#### Data for review
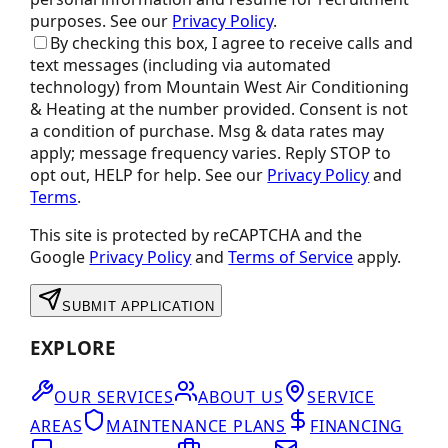
purposes.
See our
Privacy Policy
.
By checking this box, I agree to receive calls and
text messages (including via automated
technology) from
Mountain West Air Conditioning
& Heating
at the number provided. Consent is not
a condition of purchase. Msg & data rates may
apply; message frequency varies. Reply STOP to
opt out, HELP for help. See our
Privacy Policy
and
Terms
.
This site is protected by reCAPTCHA and the
Google
Privacy Policy
and
Terms of Service
apply.
SUBMIT APPLICATION
EXPLORE
OUR SERVICES
ABOUT US
SERVICE
AREAS
MAINTENANCE PLANS
FINANCING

#### Task
The records above are to be transcribed in full, with images omitted.

#### Response to this exercise
purposes.
See our
Privacy Policy
.
By checking this box, I agree to receive calls and
text messages (including via automated
technology) from
Mountain West Air Conditioning
& Heating
at the number provided. Consent is not
a condition of purchase. Msg & data rates may
apply; message frequency varies. Reply STOP to
opt out, HELP for help. See our
Privacy Policy
and
Terms
.
This site is protected by reCAPTCHA and the
Google
Privacy Policy
and
Terms of Service
apply.
SUBMIT APPLICATION
EXPLORE
OUR SERVICES
ABOUT US
SERVICE
AREAS
MAINTENANCE PLANS
FINANCING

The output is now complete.